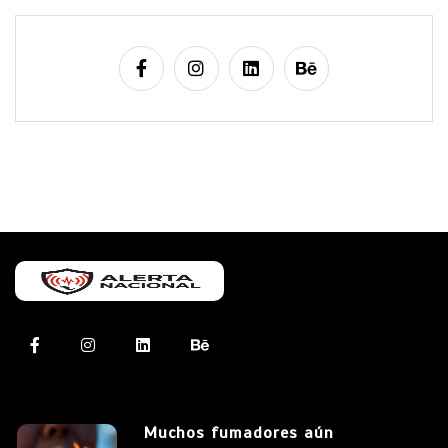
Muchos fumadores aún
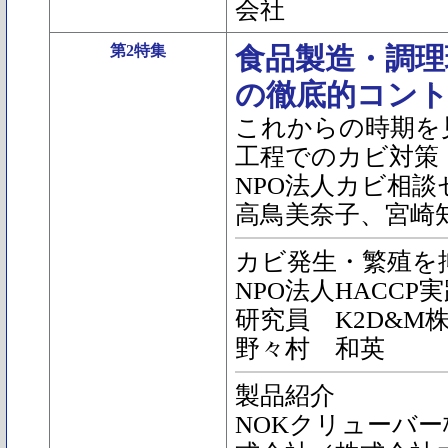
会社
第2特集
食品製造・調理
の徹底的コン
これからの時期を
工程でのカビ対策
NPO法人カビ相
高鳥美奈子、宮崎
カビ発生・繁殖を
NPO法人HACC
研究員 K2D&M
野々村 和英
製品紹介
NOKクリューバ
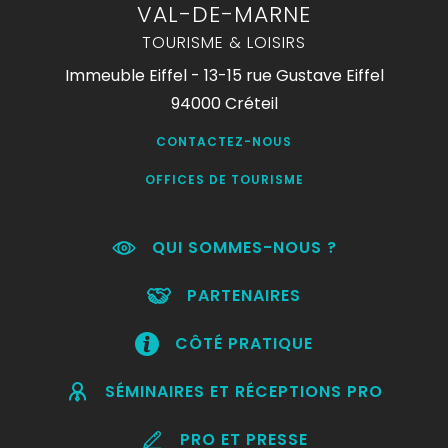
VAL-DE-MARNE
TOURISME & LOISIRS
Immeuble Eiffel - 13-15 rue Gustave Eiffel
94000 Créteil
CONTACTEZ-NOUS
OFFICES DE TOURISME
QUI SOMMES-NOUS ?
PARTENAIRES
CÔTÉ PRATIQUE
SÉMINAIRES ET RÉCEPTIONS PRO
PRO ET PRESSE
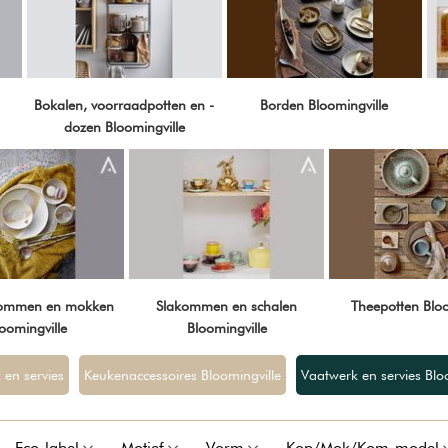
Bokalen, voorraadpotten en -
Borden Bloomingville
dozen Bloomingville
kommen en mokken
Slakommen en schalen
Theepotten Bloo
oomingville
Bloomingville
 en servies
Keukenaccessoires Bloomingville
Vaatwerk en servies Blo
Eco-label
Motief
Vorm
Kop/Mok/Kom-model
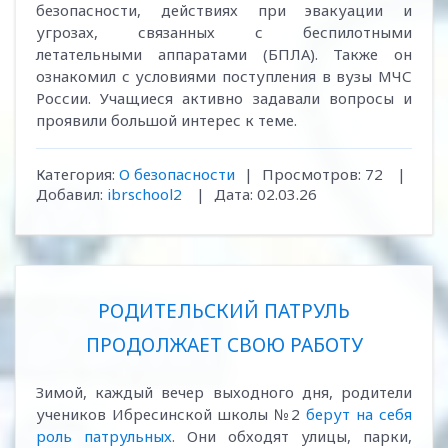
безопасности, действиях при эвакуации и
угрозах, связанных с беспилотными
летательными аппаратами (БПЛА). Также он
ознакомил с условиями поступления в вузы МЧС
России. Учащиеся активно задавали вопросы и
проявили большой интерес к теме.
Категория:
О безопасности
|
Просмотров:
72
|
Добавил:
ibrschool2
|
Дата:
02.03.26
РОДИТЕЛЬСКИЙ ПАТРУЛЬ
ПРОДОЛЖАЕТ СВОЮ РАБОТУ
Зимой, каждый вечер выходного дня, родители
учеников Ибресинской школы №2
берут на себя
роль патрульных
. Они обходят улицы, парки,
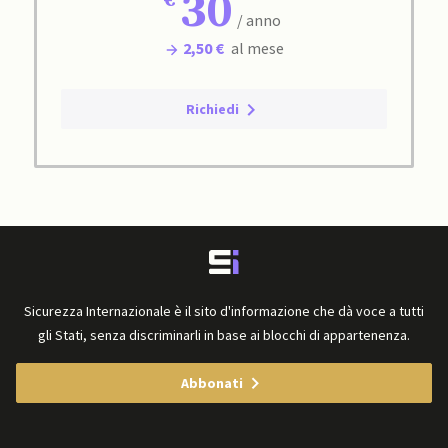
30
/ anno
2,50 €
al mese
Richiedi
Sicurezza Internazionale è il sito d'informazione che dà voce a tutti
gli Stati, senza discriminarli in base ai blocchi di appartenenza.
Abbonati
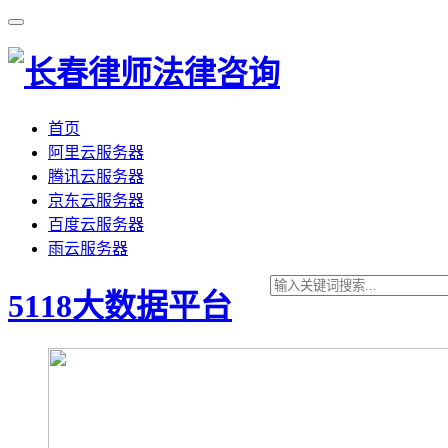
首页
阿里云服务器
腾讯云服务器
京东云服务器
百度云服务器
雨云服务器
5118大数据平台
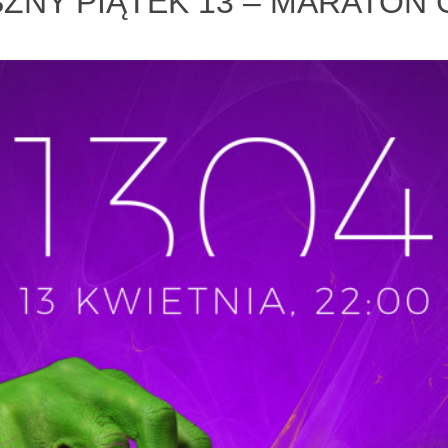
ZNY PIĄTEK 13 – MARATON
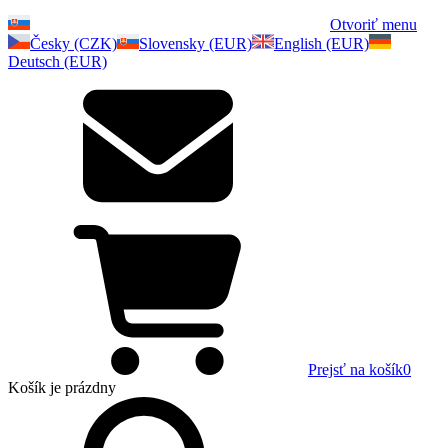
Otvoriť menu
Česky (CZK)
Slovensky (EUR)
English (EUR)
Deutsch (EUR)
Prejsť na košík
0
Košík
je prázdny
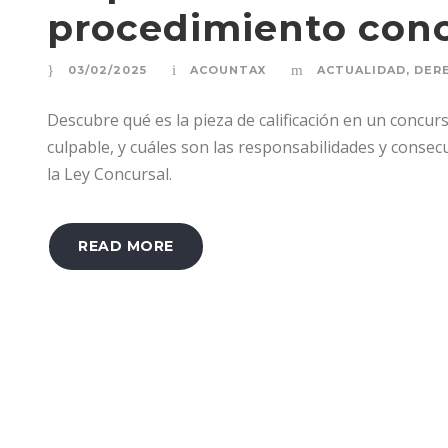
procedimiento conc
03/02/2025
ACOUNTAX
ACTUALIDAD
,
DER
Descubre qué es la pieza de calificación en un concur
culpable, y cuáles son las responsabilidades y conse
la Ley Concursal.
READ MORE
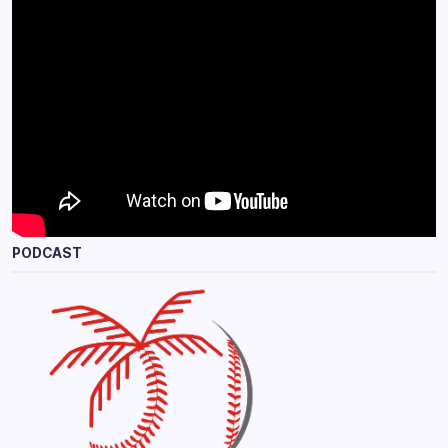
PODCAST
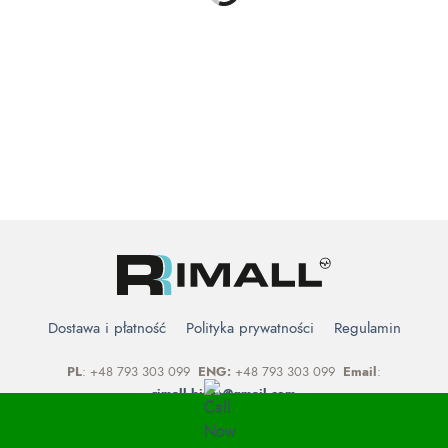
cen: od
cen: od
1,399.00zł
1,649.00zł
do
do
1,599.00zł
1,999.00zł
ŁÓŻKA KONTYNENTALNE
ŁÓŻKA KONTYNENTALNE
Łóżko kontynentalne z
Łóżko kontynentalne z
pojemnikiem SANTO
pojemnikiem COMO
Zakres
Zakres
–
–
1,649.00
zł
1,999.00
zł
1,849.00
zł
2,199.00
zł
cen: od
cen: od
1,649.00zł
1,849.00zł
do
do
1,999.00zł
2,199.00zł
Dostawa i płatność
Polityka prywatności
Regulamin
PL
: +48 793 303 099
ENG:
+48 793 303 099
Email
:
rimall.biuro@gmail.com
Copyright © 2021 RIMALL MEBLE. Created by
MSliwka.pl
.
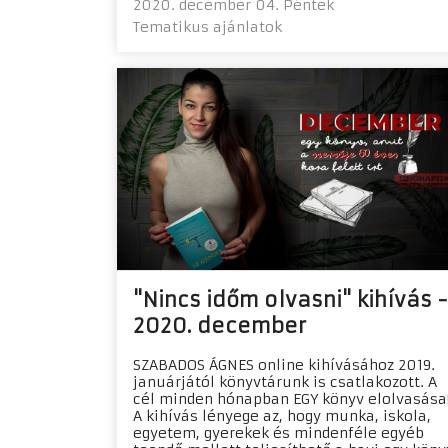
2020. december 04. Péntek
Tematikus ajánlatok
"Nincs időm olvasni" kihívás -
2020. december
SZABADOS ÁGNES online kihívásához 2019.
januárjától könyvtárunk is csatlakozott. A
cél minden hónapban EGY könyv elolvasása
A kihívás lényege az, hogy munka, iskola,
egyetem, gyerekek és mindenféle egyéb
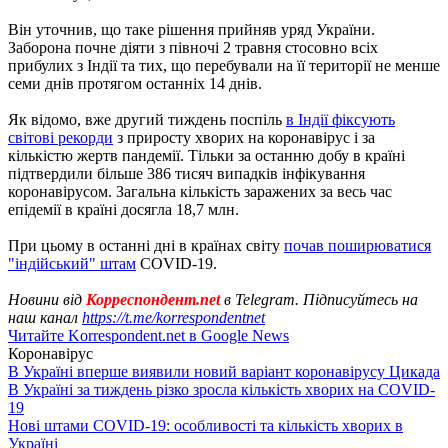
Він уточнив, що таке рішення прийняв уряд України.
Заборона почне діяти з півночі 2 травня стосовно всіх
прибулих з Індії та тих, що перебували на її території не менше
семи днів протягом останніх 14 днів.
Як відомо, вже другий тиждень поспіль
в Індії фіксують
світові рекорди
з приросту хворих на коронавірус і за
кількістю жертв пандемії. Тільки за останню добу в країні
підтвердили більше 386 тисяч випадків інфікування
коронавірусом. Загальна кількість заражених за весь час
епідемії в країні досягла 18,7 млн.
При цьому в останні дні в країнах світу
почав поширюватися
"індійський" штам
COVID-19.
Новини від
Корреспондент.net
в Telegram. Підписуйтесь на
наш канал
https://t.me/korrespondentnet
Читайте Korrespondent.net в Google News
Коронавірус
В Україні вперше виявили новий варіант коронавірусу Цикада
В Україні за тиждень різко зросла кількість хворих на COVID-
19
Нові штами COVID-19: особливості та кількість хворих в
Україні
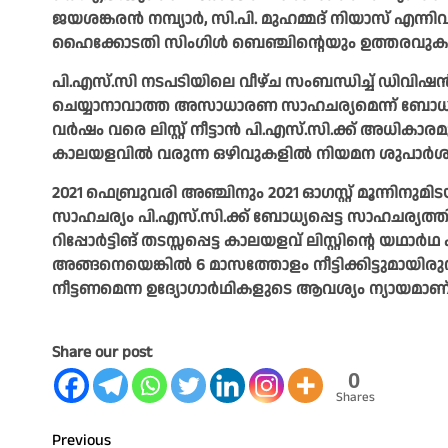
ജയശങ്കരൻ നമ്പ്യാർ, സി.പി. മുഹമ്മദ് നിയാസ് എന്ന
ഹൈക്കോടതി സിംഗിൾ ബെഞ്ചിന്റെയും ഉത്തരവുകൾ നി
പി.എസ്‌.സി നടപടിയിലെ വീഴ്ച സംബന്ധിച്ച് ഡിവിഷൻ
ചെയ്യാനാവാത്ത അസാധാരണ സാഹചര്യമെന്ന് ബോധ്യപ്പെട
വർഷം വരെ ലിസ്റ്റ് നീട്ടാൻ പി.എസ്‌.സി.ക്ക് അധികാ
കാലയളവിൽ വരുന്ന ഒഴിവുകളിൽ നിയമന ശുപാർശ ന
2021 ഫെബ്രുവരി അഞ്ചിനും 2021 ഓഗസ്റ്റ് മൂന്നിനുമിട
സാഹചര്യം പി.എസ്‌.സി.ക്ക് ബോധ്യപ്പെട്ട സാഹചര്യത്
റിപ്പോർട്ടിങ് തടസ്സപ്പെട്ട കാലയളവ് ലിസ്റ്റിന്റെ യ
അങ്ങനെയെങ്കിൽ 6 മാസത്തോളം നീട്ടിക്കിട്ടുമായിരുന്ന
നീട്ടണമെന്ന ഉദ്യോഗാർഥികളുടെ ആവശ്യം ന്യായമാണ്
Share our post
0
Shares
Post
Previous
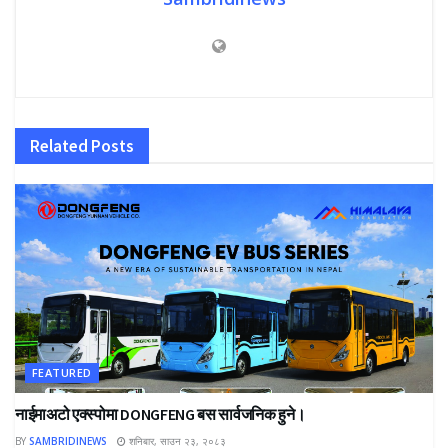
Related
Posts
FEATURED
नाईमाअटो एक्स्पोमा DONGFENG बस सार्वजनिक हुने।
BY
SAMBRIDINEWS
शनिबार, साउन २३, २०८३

|---|

Search the records for the string "кількість" and, wherever a line contains it, please copy that line.

RESPONSE BELOW -
коронавірусом. Загальна кількість заражених за весь час
В Україні за тиждень різко зросла кількість хворих на COVID-
Нові штами COVID-19: особливості та кількість хворих в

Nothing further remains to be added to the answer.